Since the introduction of the Hepatitis B vaccine and other preventive measures, the worldwide prevalence of Hepatitis B infection has fallen.
However, chronic infection remains a challenging global health problem.
Professors Yun-Fan Liaw and Chia-Ming Chu reviewed Hepatitis B treatment.
There are more than 350 million people chronically infected and at risk of hepatic decompensation, cirrhosis, and hepatocellular carcinoma.

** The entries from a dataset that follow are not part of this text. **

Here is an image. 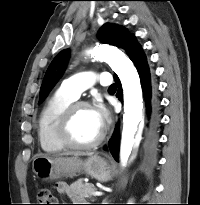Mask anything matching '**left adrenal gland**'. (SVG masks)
Masks as SVG:
<instances>
[{"mask_svg": "<svg viewBox=\"0 0 200 205\" xmlns=\"http://www.w3.org/2000/svg\"><path fill=\"white\" fill-rule=\"evenodd\" d=\"M106 201H107V198H105L102 203H103V204H107Z\"/></svg>", "mask_w": 200, "mask_h": 205, "instance_id": "obj_1", "label": "left adrenal gland"}]
</instances>
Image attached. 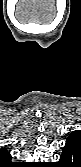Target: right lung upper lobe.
I'll use <instances>...</instances> for the list:
<instances>
[{
    "instance_id": "right-lung-upper-lobe-1",
    "label": "right lung upper lobe",
    "mask_w": 81,
    "mask_h": 167,
    "mask_svg": "<svg viewBox=\"0 0 81 167\" xmlns=\"http://www.w3.org/2000/svg\"><path fill=\"white\" fill-rule=\"evenodd\" d=\"M0 160L3 165H9L11 162V155L7 149L3 148L0 150Z\"/></svg>"
}]
</instances>
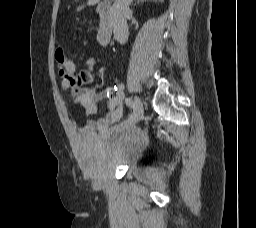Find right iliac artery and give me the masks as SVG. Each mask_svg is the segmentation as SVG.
I'll use <instances>...</instances> for the list:
<instances>
[{"mask_svg":"<svg viewBox=\"0 0 256 228\" xmlns=\"http://www.w3.org/2000/svg\"><path fill=\"white\" fill-rule=\"evenodd\" d=\"M126 104L131 107L132 109H134V102L132 101V99L130 98H126L125 100Z\"/></svg>","mask_w":256,"mask_h":228,"instance_id":"right-iliac-artery-1","label":"right iliac artery"}]
</instances>
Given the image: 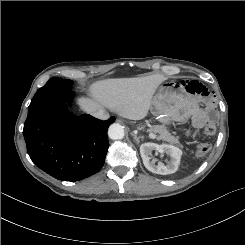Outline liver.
Instances as JSON below:
<instances>
[{"label":"liver","instance_id":"1","mask_svg":"<svg viewBox=\"0 0 245 245\" xmlns=\"http://www.w3.org/2000/svg\"><path fill=\"white\" fill-rule=\"evenodd\" d=\"M164 80L163 75L153 74L100 81L91 86L93 99L81 98L79 105L88 113L108 108L123 118L141 120L147 116L153 95Z\"/></svg>","mask_w":245,"mask_h":245}]
</instances>
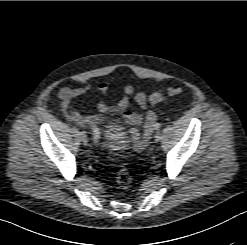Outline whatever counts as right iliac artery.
<instances>
[{"label":"right iliac artery","mask_w":247,"mask_h":245,"mask_svg":"<svg viewBox=\"0 0 247 245\" xmlns=\"http://www.w3.org/2000/svg\"><path fill=\"white\" fill-rule=\"evenodd\" d=\"M92 130H93V136H92V141L93 144H97L100 138V132L99 129L96 125L91 124Z\"/></svg>","instance_id":"82829eb1"}]
</instances>
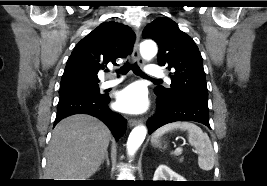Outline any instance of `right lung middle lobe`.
<instances>
[{
    "label": "right lung middle lobe",
    "instance_id": "dd1d6c3e",
    "mask_svg": "<svg viewBox=\"0 0 267 186\" xmlns=\"http://www.w3.org/2000/svg\"><path fill=\"white\" fill-rule=\"evenodd\" d=\"M76 91L100 95V89L98 84H86V83L60 85L59 95Z\"/></svg>",
    "mask_w": 267,
    "mask_h": 186
}]
</instances>
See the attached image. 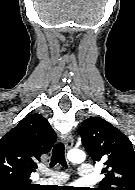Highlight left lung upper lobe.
<instances>
[{"mask_svg":"<svg viewBox=\"0 0 135 190\" xmlns=\"http://www.w3.org/2000/svg\"><path fill=\"white\" fill-rule=\"evenodd\" d=\"M78 133L93 162L106 165L96 190H135V151L129 138L99 117L84 120Z\"/></svg>","mask_w":135,"mask_h":190,"instance_id":"1","label":"left lung upper lobe"}]
</instances>
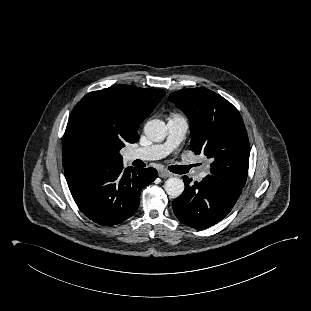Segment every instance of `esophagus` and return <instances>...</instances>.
Returning <instances> with one entry per match:
<instances>
[{
    "instance_id": "obj_1",
    "label": "esophagus",
    "mask_w": 311,
    "mask_h": 311,
    "mask_svg": "<svg viewBox=\"0 0 311 311\" xmlns=\"http://www.w3.org/2000/svg\"><path fill=\"white\" fill-rule=\"evenodd\" d=\"M172 174L166 170H160L159 171V176L161 178H167V177H170Z\"/></svg>"
}]
</instances>
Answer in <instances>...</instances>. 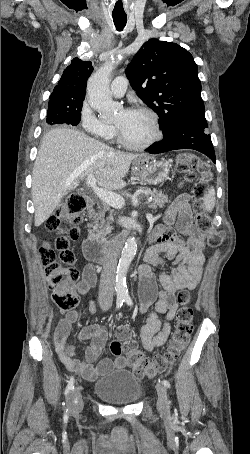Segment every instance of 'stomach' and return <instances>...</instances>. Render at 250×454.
Here are the masks:
<instances>
[{
	"label": "stomach",
	"instance_id": "obj_1",
	"mask_svg": "<svg viewBox=\"0 0 250 454\" xmlns=\"http://www.w3.org/2000/svg\"><path fill=\"white\" fill-rule=\"evenodd\" d=\"M170 163L166 160H156L153 156L142 155L133 161V175L142 183L158 184L166 179Z\"/></svg>",
	"mask_w": 250,
	"mask_h": 454
}]
</instances>
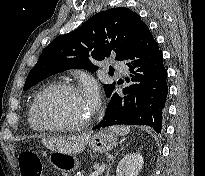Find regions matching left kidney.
I'll list each match as a JSON object with an SVG mask.
<instances>
[{
    "label": "left kidney",
    "instance_id": "5707ae66",
    "mask_svg": "<svg viewBox=\"0 0 205 176\" xmlns=\"http://www.w3.org/2000/svg\"><path fill=\"white\" fill-rule=\"evenodd\" d=\"M144 160L140 153H130L125 155L118 163L116 169L117 176H138L142 169Z\"/></svg>",
    "mask_w": 205,
    "mask_h": 176
}]
</instances>
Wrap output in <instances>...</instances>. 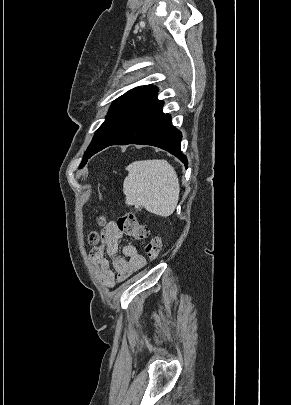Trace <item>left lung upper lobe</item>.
Segmentation results:
<instances>
[{
  "label": "left lung upper lobe",
  "mask_w": 291,
  "mask_h": 405,
  "mask_svg": "<svg viewBox=\"0 0 291 405\" xmlns=\"http://www.w3.org/2000/svg\"><path fill=\"white\" fill-rule=\"evenodd\" d=\"M152 87V85H145L133 88L112 103L106 120L96 131L83 156L80 168L86 164L88 158L109 146L124 132L139 103Z\"/></svg>",
  "instance_id": "5c2ea615"
}]
</instances>
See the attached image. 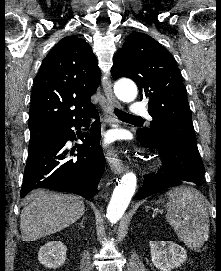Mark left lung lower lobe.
Listing matches in <instances>:
<instances>
[{
	"instance_id": "1",
	"label": "left lung lower lobe",
	"mask_w": 221,
	"mask_h": 271,
	"mask_svg": "<svg viewBox=\"0 0 221 271\" xmlns=\"http://www.w3.org/2000/svg\"><path fill=\"white\" fill-rule=\"evenodd\" d=\"M137 138L144 147L157 148L162 158L161 169L157 173L145 175L139 200L178 186L183 181L194 182L198 186L202 183L204 165L197 146L162 129H154L150 134L137 130Z\"/></svg>"
}]
</instances>
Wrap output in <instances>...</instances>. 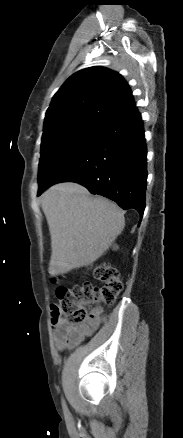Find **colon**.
Segmentation results:
<instances>
[{"mask_svg":"<svg viewBox=\"0 0 183 438\" xmlns=\"http://www.w3.org/2000/svg\"><path fill=\"white\" fill-rule=\"evenodd\" d=\"M92 272L102 283L101 286L84 283L72 288H57L59 304L52 306L53 324L61 320L72 328H79L88 318L86 306L98 303L109 305L116 300L123 288L118 272L106 264L94 266Z\"/></svg>","mask_w":183,"mask_h":438,"instance_id":"1","label":"colon"}]
</instances>
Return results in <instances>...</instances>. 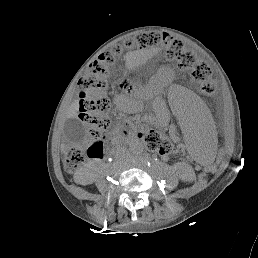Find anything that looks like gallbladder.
<instances>
[{
    "instance_id": "obj_1",
    "label": "gallbladder",
    "mask_w": 258,
    "mask_h": 258,
    "mask_svg": "<svg viewBox=\"0 0 258 258\" xmlns=\"http://www.w3.org/2000/svg\"><path fill=\"white\" fill-rule=\"evenodd\" d=\"M64 132L72 143L82 142L87 136V129L77 118L68 119L64 124Z\"/></svg>"
}]
</instances>
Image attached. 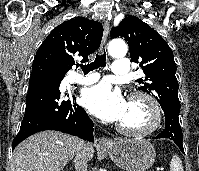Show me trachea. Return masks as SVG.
<instances>
[{"mask_svg":"<svg viewBox=\"0 0 199 171\" xmlns=\"http://www.w3.org/2000/svg\"><path fill=\"white\" fill-rule=\"evenodd\" d=\"M99 67H106L105 51L103 54H97L94 62L87 64V65H82L81 69L86 74L90 71H93V70L99 68Z\"/></svg>","mask_w":199,"mask_h":171,"instance_id":"3493384b","label":"trachea"}]
</instances>
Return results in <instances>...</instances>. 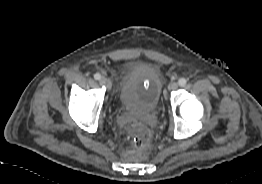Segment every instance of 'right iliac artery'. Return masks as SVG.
I'll return each mask as SVG.
<instances>
[{
	"label": "right iliac artery",
	"mask_w": 262,
	"mask_h": 184,
	"mask_svg": "<svg viewBox=\"0 0 262 184\" xmlns=\"http://www.w3.org/2000/svg\"><path fill=\"white\" fill-rule=\"evenodd\" d=\"M94 78H95L96 80H100V79H101V75H100L99 73H96V74L94 75Z\"/></svg>",
	"instance_id": "right-iliac-artery-1"
}]
</instances>
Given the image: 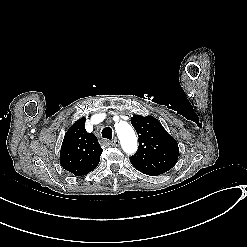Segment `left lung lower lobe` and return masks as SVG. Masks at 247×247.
I'll return each mask as SVG.
<instances>
[{
	"label": "left lung lower lobe",
	"instance_id": "obj_1",
	"mask_svg": "<svg viewBox=\"0 0 247 247\" xmlns=\"http://www.w3.org/2000/svg\"><path fill=\"white\" fill-rule=\"evenodd\" d=\"M144 174L150 175V176H156V175H158V174H153V173H144Z\"/></svg>",
	"mask_w": 247,
	"mask_h": 247
}]
</instances>
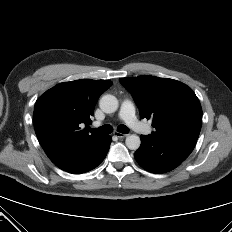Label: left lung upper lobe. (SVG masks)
Here are the masks:
<instances>
[{
    "mask_svg": "<svg viewBox=\"0 0 232 232\" xmlns=\"http://www.w3.org/2000/svg\"><path fill=\"white\" fill-rule=\"evenodd\" d=\"M132 94L142 118L152 119L159 138L189 137L198 139L202 108L193 90L177 80L142 75L121 78Z\"/></svg>",
    "mask_w": 232,
    "mask_h": 232,
    "instance_id": "obj_1",
    "label": "left lung upper lobe"
}]
</instances>
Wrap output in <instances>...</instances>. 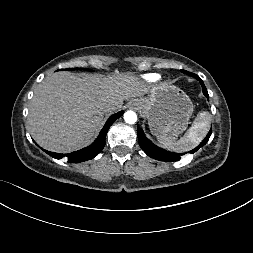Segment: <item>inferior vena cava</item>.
Wrapping results in <instances>:
<instances>
[{"mask_svg": "<svg viewBox=\"0 0 253 253\" xmlns=\"http://www.w3.org/2000/svg\"><path fill=\"white\" fill-rule=\"evenodd\" d=\"M113 109H114V106L111 105V104H109V105L106 106V109H105V110H106L107 112H110V111H112Z\"/></svg>", "mask_w": 253, "mask_h": 253, "instance_id": "1", "label": "inferior vena cava"}]
</instances>
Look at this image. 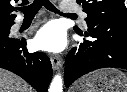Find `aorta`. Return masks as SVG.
I'll list each match as a JSON object with an SVG mask.
<instances>
[{
	"mask_svg": "<svg viewBox=\"0 0 127 92\" xmlns=\"http://www.w3.org/2000/svg\"><path fill=\"white\" fill-rule=\"evenodd\" d=\"M49 92H63V81L61 75H56L49 87Z\"/></svg>",
	"mask_w": 127,
	"mask_h": 92,
	"instance_id": "762f6f07",
	"label": "aorta"
}]
</instances>
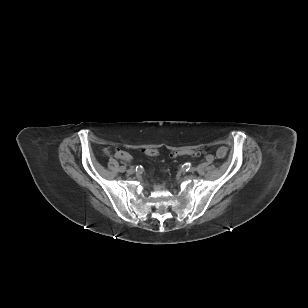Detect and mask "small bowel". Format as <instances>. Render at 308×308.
Returning a JSON list of instances; mask_svg holds the SVG:
<instances>
[{"label": "small bowel", "instance_id": "small-bowel-1", "mask_svg": "<svg viewBox=\"0 0 308 308\" xmlns=\"http://www.w3.org/2000/svg\"><path fill=\"white\" fill-rule=\"evenodd\" d=\"M226 153H227L226 148L221 147V148H219L218 151H217V156H218L219 158H222V157H224V156L226 155Z\"/></svg>", "mask_w": 308, "mask_h": 308}]
</instances>
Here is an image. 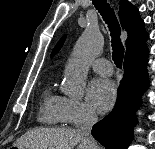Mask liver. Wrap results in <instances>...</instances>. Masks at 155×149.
Here are the masks:
<instances>
[{
	"mask_svg": "<svg viewBox=\"0 0 155 149\" xmlns=\"http://www.w3.org/2000/svg\"><path fill=\"white\" fill-rule=\"evenodd\" d=\"M88 149L84 136L79 129L72 128H35L13 144L18 149Z\"/></svg>",
	"mask_w": 155,
	"mask_h": 149,
	"instance_id": "obj_1",
	"label": "liver"
}]
</instances>
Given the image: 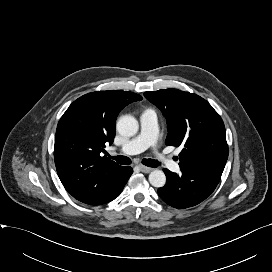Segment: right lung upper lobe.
Instances as JSON below:
<instances>
[{
	"mask_svg": "<svg viewBox=\"0 0 272 272\" xmlns=\"http://www.w3.org/2000/svg\"><path fill=\"white\" fill-rule=\"evenodd\" d=\"M140 100V95L128 91H96L75 100L63 114L56 129L54 160L58 176L72 196L121 167L100 153L114 141L119 112Z\"/></svg>",
	"mask_w": 272,
	"mask_h": 272,
	"instance_id": "cb5924a9",
	"label": "right lung upper lobe"
}]
</instances>
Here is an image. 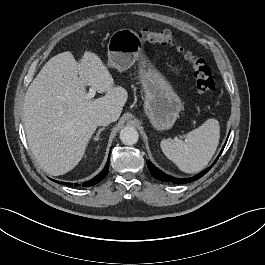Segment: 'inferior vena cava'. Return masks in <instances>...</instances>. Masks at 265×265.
Here are the masks:
<instances>
[{
    "label": "inferior vena cava",
    "mask_w": 265,
    "mask_h": 265,
    "mask_svg": "<svg viewBox=\"0 0 265 265\" xmlns=\"http://www.w3.org/2000/svg\"><path fill=\"white\" fill-rule=\"evenodd\" d=\"M113 121L114 117L107 112L100 113L95 117V123L98 126H107Z\"/></svg>",
    "instance_id": "obj_1"
}]
</instances>
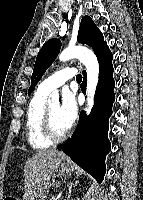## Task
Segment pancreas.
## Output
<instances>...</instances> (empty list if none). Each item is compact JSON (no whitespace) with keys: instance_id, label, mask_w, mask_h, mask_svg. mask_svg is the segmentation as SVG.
Listing matches in <instances>:
<instances>
[{"instance_id":"1","label":"pancreas","mask_w":143,"mask_h":200,"mask_svg":"<svg viewBox=\"0 0 143 200\" xmlns=\"http://www.w3.org/2000/svg\"><path fill=\"white\" fill-rule=\"evenodd\" d=\"M50 200H56L55 198H51Z\"/></svg>"}]
</instances>
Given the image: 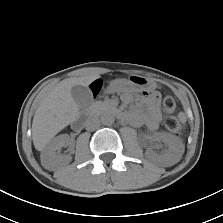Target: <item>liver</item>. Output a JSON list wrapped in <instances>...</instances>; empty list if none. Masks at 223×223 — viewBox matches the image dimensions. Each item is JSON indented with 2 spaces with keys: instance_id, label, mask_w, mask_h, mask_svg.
Segmentation results:
<instances>
[{
  "instance_id": "6515ba94",
  "label": "liver",
  "mask_w": 223,
  "mask_h": 223,
  "mask_svg": "<svg viewBox=\"0 0 223 223\" xmlns=\"http://www.w3.org/2000/svg\"><path fill=\"white\" fill-rule=\"evenodd\" d=\"M100 75L67 78L55 86L38 106L32 122L33 144L43 151L55 135L76 120L79 107L71 95L75 85L88 86Z\"/></svg>"
}]
</instances>
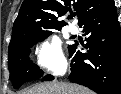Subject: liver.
Listing matches in <instances>:
<instances>
[{"label": "liver", "mask_w": 121, "mask_h": 94, "mask_svg": "<svg viewBox=\"0 0 121 94\" xmlns=\"http://www.w3.org/2000/svg\"><path fill=\"white\" fill-rule=\"evenodd\" d=\"M19 94H94L91 90L72 83L45 82L22 90Z\"/></svg>", "instance_id": "6515ba94"}]
</instances>
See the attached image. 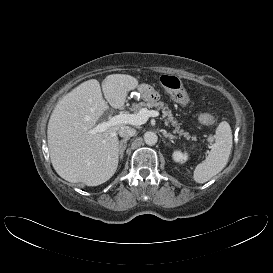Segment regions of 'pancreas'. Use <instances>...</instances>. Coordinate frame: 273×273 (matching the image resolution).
Here are the masks:
<instances>
[{
    "mask_svg": "<svg viewBox=\"0 0 273 273\" xmlns=\"http://www.w3.org/2000/svg\"><path fill=\"white\" fill-rule=\"evenodd\" d=\"M155 107L157 110H162V117L164 118L165 121V125L169 126L172 125L173 127H175L174 133H178L180 136L183 135L186 138H191V136L189 135L188 132H184L182 129H180V123H178V121H176L173 117V114L171 112V110L165 105L164 102H140V103H133L132 107H131V111H133L135 114H137L141 109L143 108H153Z\"/></svg>",
    "mask_w": 273,
    "mask_h": 273,
    "instance_id": "obj_1",
    "label": "pancreas"
}]
</instances>
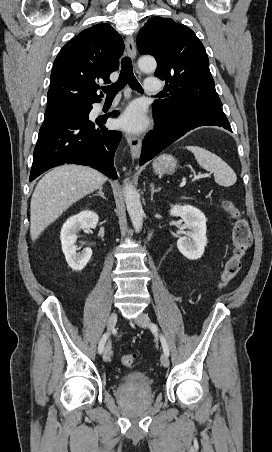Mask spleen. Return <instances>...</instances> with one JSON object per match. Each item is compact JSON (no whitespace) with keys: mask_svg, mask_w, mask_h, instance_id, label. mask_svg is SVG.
<instances>
[{"mask_svg":"<svg viewBox=\"0 0 272 452\" xmlns=\"http://www.w3.org/2000/svg\"><path fill=\"white\" fill-rule=\"evenodd\" d=\"M191 151L197 163L205 170L214 173L216 183L229 187L235 184L237 177L233 169L219 156L199 146H186Z\"/></svg>","mask_w":272,"mask_h":452,"instance_id":"spleen-1","label":"spleen"}]
</instances>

The team report an improved understanding of Hepatitis B virology, immunology, and the natural course of chronic infection.
|Monotherapy with these drugs suppresses virus replication|
An improved understanding has identified Hepatitis B virus replication as the key driver of immune-mediated liver injury and disease progression.
The approval of potent oral antiviral agents has revolutionized Hepatitis B treatment since 1998.
The team report that conventional and pegylated interferon alfa and nucleoside and nucleotide analogues are widely authorised treatments.
Monotherapy with these drugs greatly suppresses virus replication, reduces hepatitis activity, and halts disease progression.
However, Hepatitis B virus is rarely eliminated.
Professor Professor Liaw and colleague commented, “Drug resistance is a major drawback during long term therapy.”
“The development of new drugs and strategies is needed to improve treatment outcomes.”